Given data:
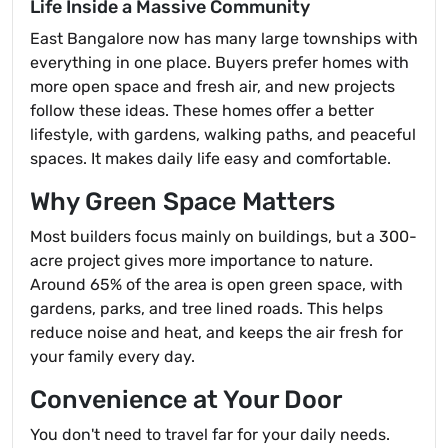
Life Inside a Massive Community
East Bangalore now has many large townships with
everything in one place. Buyers prefer homes with
more open space and fresh air, and new projects
follow these ideas. These homes offer a better
lifestyle, with gardens, walking paths, and peaceful
spaces. It makes daily life easy and comfortable.
Why Green Space Matters
Most builders focus mainly on buildings, but a 300-
acre project gives more importance to nature.
Around 65% of the area is open green space, with
gardens, parks, and tree lined roads. This helps
reduce noise and heat, and keeps the air fresh for
your family every day.
Convenience at Your Door
You don't need to travel far for your daily needs.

Exercise: The lines above from the one containing "Most builders focus" through the one containing "Convenience at Your Door" are to be set down exactly, and no others.

Output:
Most builders focus mainly on buildings, but a 300-
acre project gives more importance to nature.
Around 65% of the area is open green space, with
gardens, parks, and tree lined roads. This helps
reduce noise and heat, and keeps the air fresh for
your family every day.
Convenience at Your Door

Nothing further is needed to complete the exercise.